Qu'est-ce qui s'installe vraiment dans l'ancienne salle du Watergate ?

Pas un club de techno. Silencio est un club culturel parisien fondé en 2011 par Arnaud Frisch, Manu Barron et Anthony Caton, dont l'univers a été conceptualisé avec le réalisateur David Lynch. Sa réputation s'est bâtie sur les rencontres artistiques, les projections de films, les concerts et les soirées fashion week, pas sur la programmation DJ. Le 30 octobre, cet univers investit la salle au bord de la Spree, Falckensteinstrasse, occupée pendant 22 ans par Watergate avant sa fermeture en janvier 2024, vide depuis.
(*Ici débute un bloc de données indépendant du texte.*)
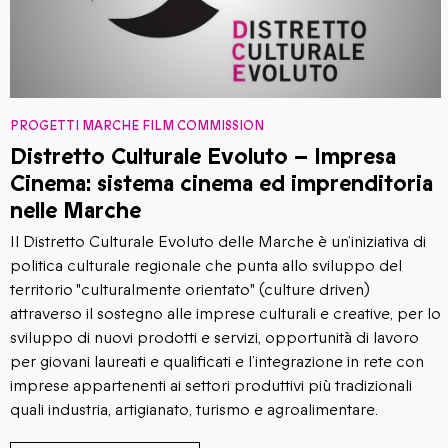
PROGETTI MARCHE FILM COMMISSION
Distretto Culturale Evoluto – Impresa
Cinema: sistema cinema ed imprenditoria
nelle Marche
Il Distretto Culturale Evoluto delle Marche è un’iniziativa di
politica culturale regionale che punta allo sviluppo del
territorio "culturalmente orientato" (culture driven)
attraverso il sostegno alle imprese culturali e creative, per lo
sviluppo di nuovi prodotti e servizi, opportunità di lavoro
per giovani laureati e qualificati e l’integrazione in rete con
imprese appartenenti ai settori produttivi più tradizionali
quali industria, artigianato, turismo e agroalimentare.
Cette résidence de sept mois, jusqu'à mai 2027, célèbre les 15 ans de Silencio, et le réaménagement n'a rien d'anecdotique : l'artiste Marc Leschelier signe les installations en béton et les cabines DJ, Studio Karhard (l'agence derrière l'intérieur du Berghain) s'occupe de l'architecture, avec Studio Raito et Bureau Borsche.

Pourquoi ouvrir avec une soirée art contemporain plutôt qu'une rave ?

La soirée d'avant-ouverture du 9 septembre affichait Richie Hawtin, Ben Klock, BASHKKA et Valentina Magaletti, mais la date n'a pas été choisie pour les DJ. Elle coïncidait avec le vernissage de l'exposition de Maurizio Cattelan à la Neue Nationalgalerie, dans le cadre du Reference Festival. Voilà le signal : ce n'est pas une programmation pensée pour reconquérir le public historique du Watergate, c'est une institution parisienne qui importe son propre calendrier, vernissages, mode, cinéma, dans une salle qui a passé vingt ans comme adresse techno de référence sur la Spree.

« Un club est une forme qu'il faut réinventer, pas préserver. »

C'est le cofondateur de Silencio, Arnaud Frisch, cité par Groove, qui pose les choses sans détour : Silencio n'a jamais eu l'intention de faire du Watergate bis.

Que devient la salle après mai 2027 ?

Ni Resident Advisor ni Groove ne le précisent. Silencio a déjà multiplié les pop-ups, à New York, Venise, Cannes et Miami, un format temporaire n'a donc rien d'inhabituel pour la maison. La programmation hebdomadaire complète, bâtie autour de collectifs en rotation, doit être annoncée en octobre, et un livre pour les 15 ans suivra l'an prochain. En attendant, l'une des salles techno les plus regrettées de Berlin devient, pour sept mois, l'antenne berlinoise d'un club parisien.